I see parallels between this and in language models that translate text descriptions of functionality into application code.
Tools like CoPilot (and the to be generally available CoPilot X) are powerful aides that can write code, documentation, tests, and can even define infrastructure as code to execute said code. Many of these capabilities were previously reserved for humans. For all these capabilities though, a technical human being is still needed to define what the generative model is to produce, validate its output, and, most importantly, ensure the outputs of the model over time form a cohesive working application. Today’s models do well to generate applications or functions in constrained environments with specific well defined goals. This is not very far from low code tools helping to quickly automation application integrations. Both are within constrained problem domains, do not solve for ground up novel functionality or new use cases, and ultimately both are productivity boosting tools that still need significant operator input to work well.
Time for some assertions that will likely be found wrong at some point in the future,
- Should any company that needs to build novel applications care about AI or low code? Not explicitly. Like many tools before them, lanauage models trained on code and low code tooling are tools for teams to make new things faster. They’re not a useful end product themselves unless you’re in the business of selling those tools. In short, don’t believe the hype around automous agents using OpenAI’s GPT models; I will be writing more about that soon.
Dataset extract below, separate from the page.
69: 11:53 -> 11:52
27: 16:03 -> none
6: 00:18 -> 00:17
- Low code wasn’t and isn’t the future of novel application development. I don’t expect generative AI to be either. I do expect that generative AI will be more widely used by technical people than low code tooling has been to date and we will see many commerical development teams using some kind of generative AI to improve productivity.
- Companies building products and services will still need to hire developers and other technical staff; system design and architecture will become an ever more important part of developers’ professional roles.
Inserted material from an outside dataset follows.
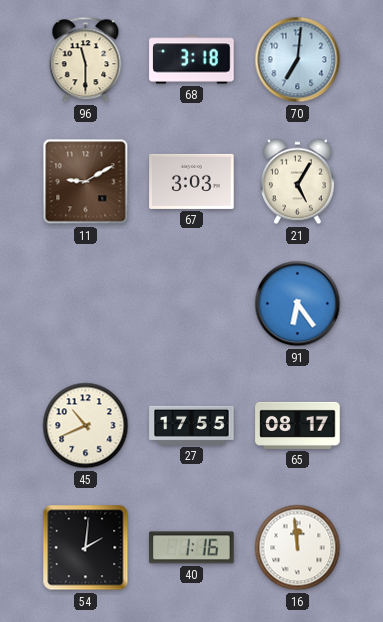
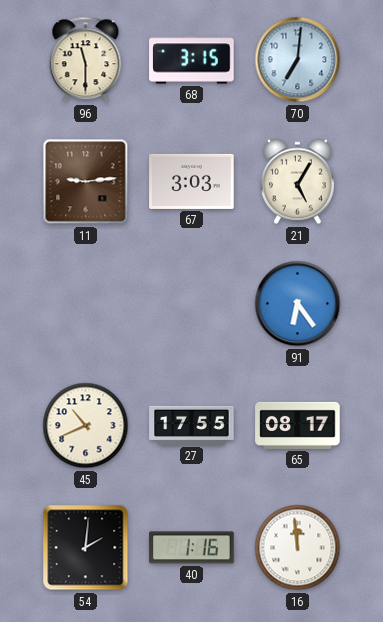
68: 3:18 -> 3:15
11: 9:10 -> 9:14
I started out this post poking fun at OpenAI’s whitepaper which estimated the impact of current LLMs on jobs. The paper attempts to articulate how much of many professional roles will be touched by LLMs. Development is a highly impacted category in their paper. The breathless and attention grabbing way of reading this is to conclude that the profession will go away. A more boring and, I’m venturing, more accurate prediction is that professional development is about to get a lot of new productivity enhancing tools. The bar for the complexity of system that requires technical staff to build will absolutely be raised. The days of digital nomads doing small coding jobs, building small 1-off applications, may be over…but were they every really a thing in the first place? Perhaps in the near future non-technical users will be able to describe simple and useful applications in text and get a complete working system in return, but this is the sort of problem that low-code and no-code tools were already out in the market solving.
For more complex services, the kinds of software that we use daily for messaging, social networking, banking, etc we will still need professional developers. LLMs will enable technical staff to do, more and faster.
Okay, so what are punchlines here? If there are any it’s that low code tools are likely to be pushed out of the market in coming years by predictive ML models and don’t believe too much of the hype, LLMs are (sometimes really) good at generating text, but they’re not magic and don’t solve for originality.